Steve Borho steve at borho.org
Mon Sep 28 20:54:25 CDT 2009


On Mon, Sep 28, 2009 at 5:43 PM, Laurens Holst <laurens.nospam at grauw.nl> wrote:
> Op 29-9-2009 12:24, Steve Borho schreef:
>>
>> A few of us discussed this issue on IRC today and came to the
>> conclusion this change would not have recovered the dirstate file
>> Mercurial was attempting to rename.  Until the AV tool releases the
>> renamed source file, any attempt to rename over the original filename
>> will fail.
>>
>
> How so? I don’t really follow why it wouldn’t…
>
> Let’s call the original file A and the new file B:
>
> 1. os.rename A to temp (succeeds)
> 2. AVG starts scanning and gets a lock on A

AVG scans the new file (temp).

> 3. os.rename B to dst (succeeds)

Still fails (see below).

> 4. os.unlink A (fails because of lock, but the new dirstate is in place)
>
>> Since there is very little interest in adding fall-back timers
>
> I don’t think doing stuff with timers is a good idea.
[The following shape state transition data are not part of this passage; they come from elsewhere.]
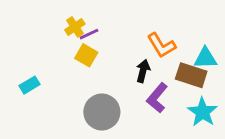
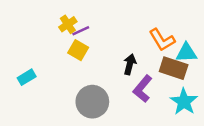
orange L-shape: (161, 45) -> (162, 40), moved

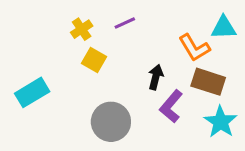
purple line: (81, 31) -> (125, 23), moved
cyan triangle: (186, 53) -> (224, 28), moved
cyan rectangle: (27, 77) -> (32, 92), size x1.5

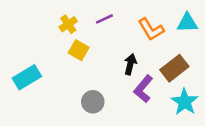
orange L-shape: (194, 48) -> (151, 29), moved
brown rectangle: (208, 82) -> (174, 68), turned -56
gray circle: (111, 122) -> (93, 102), size x0.7

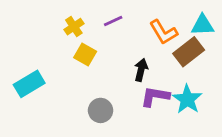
brown rectangle: (174, 68) -> (189, 52), moved
purple L-shape: (143, 89) -> (155, 96), turned 60
cyan star: (185, 102) -> (187, 99), moved

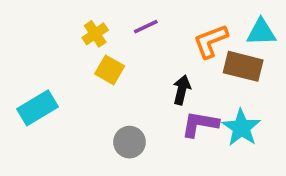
orange L-shape: (163, 32) -> (211, 41), turned 100
brown rectangle: (189, 52) -> (243, 66), turned 52

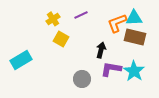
cyan triangle: (261, 32) -> (134, 18), moved
gray circle: (129, 142) -> (82, 79), moved

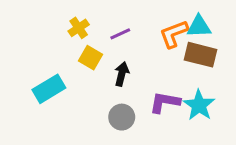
purple line: (81, 15) -> (120, 34), moved
black arrow: (101, 50) -> (122, 74), moved
cyan rectangle: (21, 60) -> (49, 89), moved

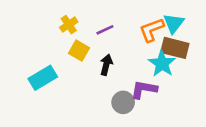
cyan triangle: (199, 26) -> (174, 23), turned -50
cyan star: (199, 105) -> (162, 63), moved
gray circle: (122, 117) -> (123, 102), moved

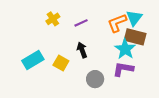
yellow square: (79, 51) -> (61, 63), moved
black arrow: (106, 65) -> (82, 50), turned -35
purple L-shape: (144, 89) -> (123, 69), moved

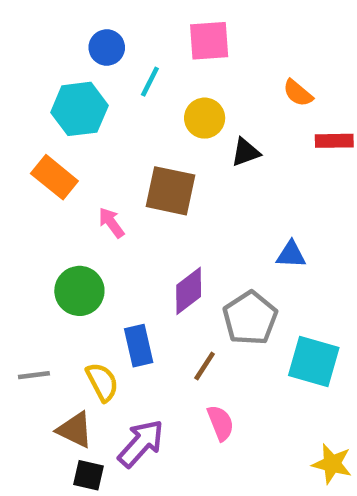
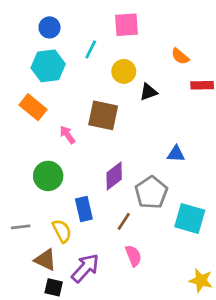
blue circle: (107, 48) -> (50, 27), moved

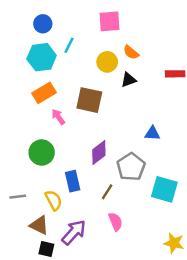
cyan line: (91, 49) -> (69, 45), moved
orange semicircle: (180, 56) -> (131, 52), moved
orange rectangle: (33, 107) -> (44, 93), moved, turned -70

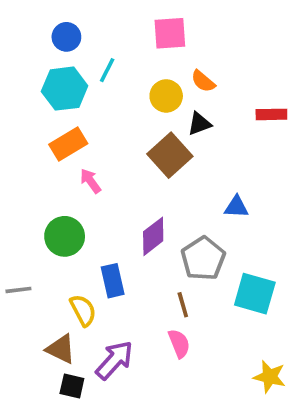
brown square: (89, 100) -> (170, 155), moved, turned 36
brown line: (107, 192) -> (183, 305), moved, turned -49
gray line: (18, 197) -> (18, 290), moved

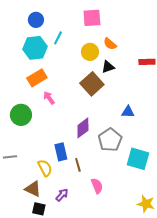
green circle: (65, 236) -> (21, 115), moved
brown line: (183, 305) -> (78, 165), moved
purple arrow: (114, 360) -> (62, 195), size x0.6

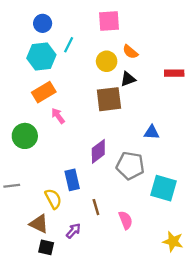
brown square: (92, 84) -> (109, 99), turned 35
gray pentagon: (110, 140) -> (130, 166), turned -30
brown line: (78, 165) -> (96, 207), moved
pink semicircle: (97, 186) -> (126, 220), moved

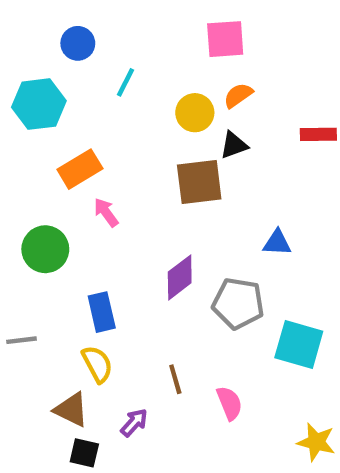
pink square: (109, 21) -> (225, 39), moved
orange semicircle: (130, 52) -> (238, 95), turned 105
cyan hexagon: (41, 57) -> (39, 104), moved
blue rectangle: (72, 180) -> (102, 312), moved

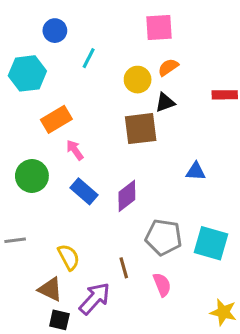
gray pentagon: (238, 303) -> (164, 237), moved
blue rectangle: (102, 312) -> (84, 191), moved, turned -36
purple arrow: (134, 423) -> (95, 298), size x1.6

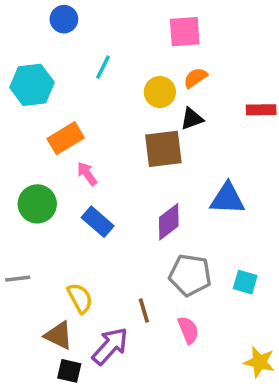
blue circle: (55, 31) -> (64, 19), moved
blue triangle: (196, 171) -> (227, 199), size x1.5
purple diamond: (127, 196) -> (169, 222), moved
cyan square: (211, 243) -> (245, 282), size x0.6

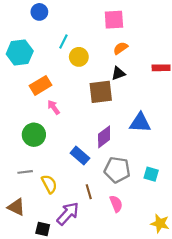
yellow circle: (160, 92) -> (79, 57), moved
green circle: (37, 204) -> (34, 135), moved
blue rectangle: (98, 222) -> (80, 156), moved
gray line: (18, 279) -> (25, 172), moved
brown triangle: (59, 335) -> (16, 207), moved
I think the best
> approach would be to show an Abort/Retry/Fail prompt on file system errors,
> but in the absence of such, it should be good to try to minimise the risk of
> failure.
>
> And it’s not like I’m suggesting a huge change to accommodate the virus
> scanner :).

I'm hoping Sune will jump in here and explain this better.  But it's
my understanding that reordering the unlink() and rename() will not
resolve the problem like I expected.  The second rename will not
succeed even if the original (A) file was renamed, if the renamed
(temp) file is held open and locked.  Something about the way Windows
locks with directory entries instead of the physical files.

So it's not that we don't want to swap to lines to work around the
problem, it's that we're pretty sure it won't fix the problem.